Researcher biography

Dr Emma Kennedy is a research scientist specialising in coral reefs, with an interest in climate change impacts on reef communities.

Originally trained as a zoologist, she completed her PhD in Caribbean reef ecology at University of Exeter in the UK, in 2015.

Her research has a strong spatial component. Examining spatial patterns from the microscopic (molecular ecology of Caribbean coral symbionts, EU-FP7 funded FORCE project, Exeter University) to the macroscale (global analyses of coral reef futures under continued climate change, 50 reefs, UQ), has helped her linking ecological patterns and processes to environmental drivers. Scaling up observations from local (coral reef soundscapes across Las Perlas Archipelago, Panama, Smithsonian Tropical Research Institute) to regional seascape scales (ocean acidification impacts on coralline algae along the Great Barrier Reef, Griffith University) can help understand rules of biological responses to environmental change.

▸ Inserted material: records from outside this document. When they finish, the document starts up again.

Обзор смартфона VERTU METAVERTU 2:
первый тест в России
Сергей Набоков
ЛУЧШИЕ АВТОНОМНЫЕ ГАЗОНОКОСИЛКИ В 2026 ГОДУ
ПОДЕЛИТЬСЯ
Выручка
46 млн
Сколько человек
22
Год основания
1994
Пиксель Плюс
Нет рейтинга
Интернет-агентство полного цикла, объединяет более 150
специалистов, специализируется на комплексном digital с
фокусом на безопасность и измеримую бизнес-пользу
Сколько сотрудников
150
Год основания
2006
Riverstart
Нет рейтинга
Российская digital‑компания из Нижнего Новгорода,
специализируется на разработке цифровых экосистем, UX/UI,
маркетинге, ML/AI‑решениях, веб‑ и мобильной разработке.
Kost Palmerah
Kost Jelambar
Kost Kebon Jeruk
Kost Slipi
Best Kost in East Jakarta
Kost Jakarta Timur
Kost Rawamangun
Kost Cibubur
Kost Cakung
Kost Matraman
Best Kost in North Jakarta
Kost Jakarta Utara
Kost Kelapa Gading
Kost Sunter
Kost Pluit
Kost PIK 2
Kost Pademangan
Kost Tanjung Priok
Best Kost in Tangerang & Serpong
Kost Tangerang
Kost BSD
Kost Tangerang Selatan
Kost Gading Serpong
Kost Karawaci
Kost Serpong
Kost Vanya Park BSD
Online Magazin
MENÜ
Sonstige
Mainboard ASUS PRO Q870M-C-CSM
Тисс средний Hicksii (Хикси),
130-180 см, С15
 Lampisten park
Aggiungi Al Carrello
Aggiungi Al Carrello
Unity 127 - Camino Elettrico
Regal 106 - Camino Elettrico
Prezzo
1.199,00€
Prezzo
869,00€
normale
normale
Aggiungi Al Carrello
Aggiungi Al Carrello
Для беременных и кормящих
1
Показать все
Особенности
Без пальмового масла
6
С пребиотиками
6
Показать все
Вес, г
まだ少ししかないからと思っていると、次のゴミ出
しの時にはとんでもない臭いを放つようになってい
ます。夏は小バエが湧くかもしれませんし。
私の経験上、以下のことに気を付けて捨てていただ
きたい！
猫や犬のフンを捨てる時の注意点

Much of Emma’s research involves making detailed field observations. Over the past five years she has led over 23 diving research expeditions from the Coral Triangle to the Caribbean. Since moving to Australia she has worked on a number of high-profile research initiatives, including using coralline algae to explore effects of ocean acidification across the Great Barrier Reef, locating important coral reef refugia for the global conservation initiative “50 reefs”, and running the Seaview Survey Project, a reef monitoring program using underwater camera-scooters and AI in to scale up our ability to detect changes in coral reefs in space and time.

Emma is a participant in the Homeward Bound program and was highlighted as an emerging leader in the #AusScienceHeroes campaign.